A surprising result from a new method for data reduction...

This image was produced from a stack of unguided exposures, binned 2x2 via SuperPixel deBayering, and then the stack was drizzle integrated to produce this image. The usual image processing steps were followed on that drizzled result -- 100 iterations of Richardson-Lucy deconvolution using an empirically averaged PSF from nearby stars on a synthetic luminance image, MaskedStretch applied to field star reduced luminance and color plate, then luminance channel was blended in the nonlinear domain. Field star reduction was applied in the linear domain. Field star reduction was applied only to the synthetic luminance plane, not the linear color image.
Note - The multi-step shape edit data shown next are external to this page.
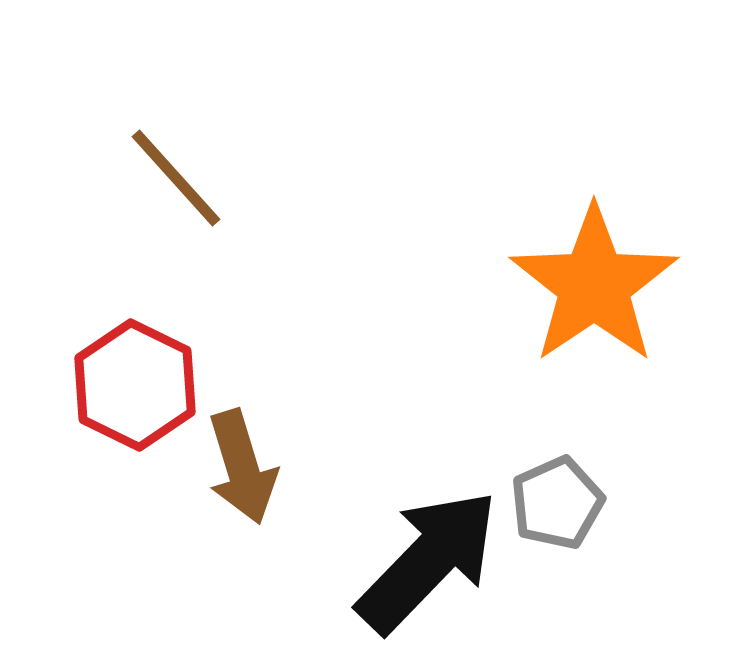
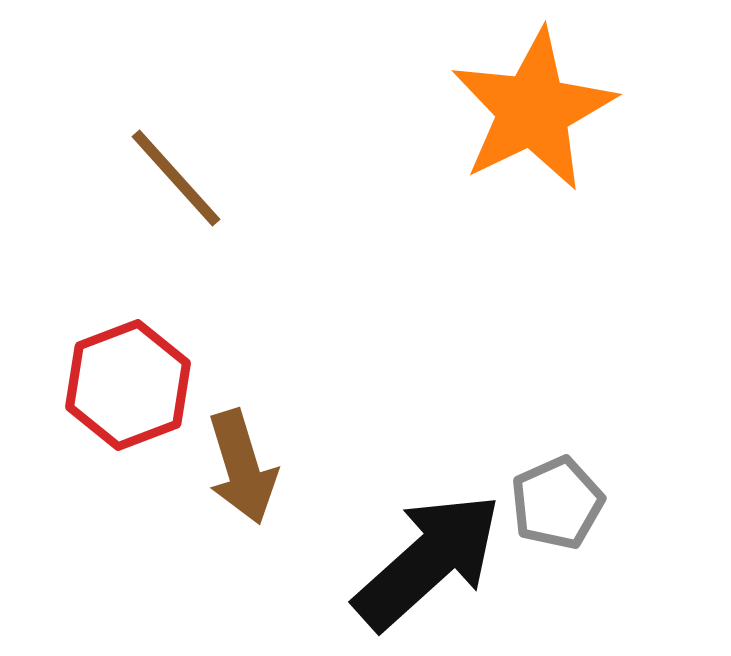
orange star: moved 61 px left, 175 px up; rotated 8 degrees clockwise
red hexagon: moved 7 px left; rotated 13 degrees clockwise
black arrow: rotated 4 degrees clockwise
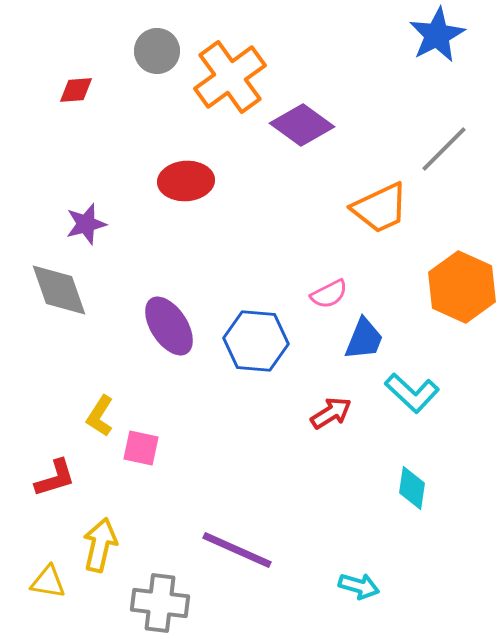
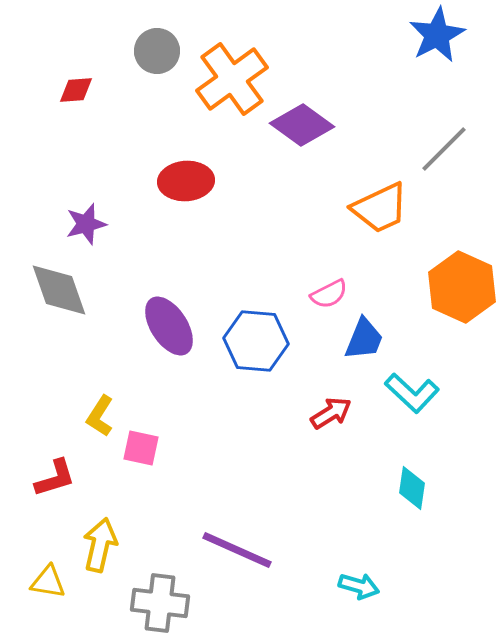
orange cross: moved 2 px right, 2 px down
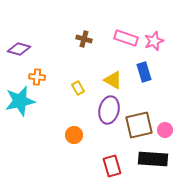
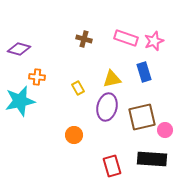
yellow triangle: moved 1 px left, 1 px up; rotated 42 degrees counterclockwise
purple ellipse: moved 2 px left, 3 px up
brown square: moved 3 px right, 8 px up
black rectangle: moved 1 px left
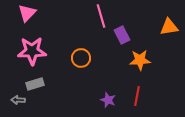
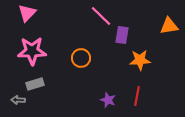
pink line: rotated 30 degrees counterclockwise
orange triangle: moved 1 px up
purple rectangle: rotated 36 degrees clockwise
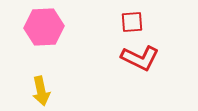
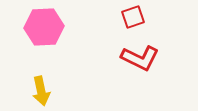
red square: moved 1 px right, 5 px up; rotated 15 degrees counterclockwise
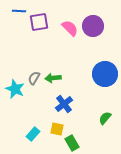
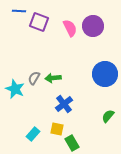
purple square: rotated 30 degrees clockwise
pink semicircle: rotated 18 degrees clockwise
green semicircle: moved 3 px right, 2 px up
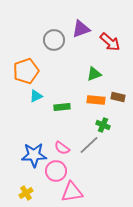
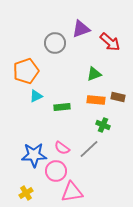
gray circle: moved 1 px right, 3 px down
gray line: moved 4 px down
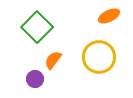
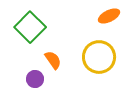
green square: moved 7 px left
orange semicircle: rotated 108 degrees clockwise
I am pleased, but not terribly surprised myself, that the result is every bit as good as I have obtained in the past using VNG deBayering.

The simple fact of my backyard site is that, located on a red brick patio, exposed to our southern sunlight all day, the seeing conditions at night are rarely much better than about 7 arcsec. My pixel size is 1.8 arcsec, so I am well oversampled on the seeing disk. Hence SuperPixel deBayering is appropriate and drizzling gets back whatever extra resolution I can, without unduly emphasizing the higher spatial frequencies where Bayer matrix aliasing is occurring in VNG deBayered images.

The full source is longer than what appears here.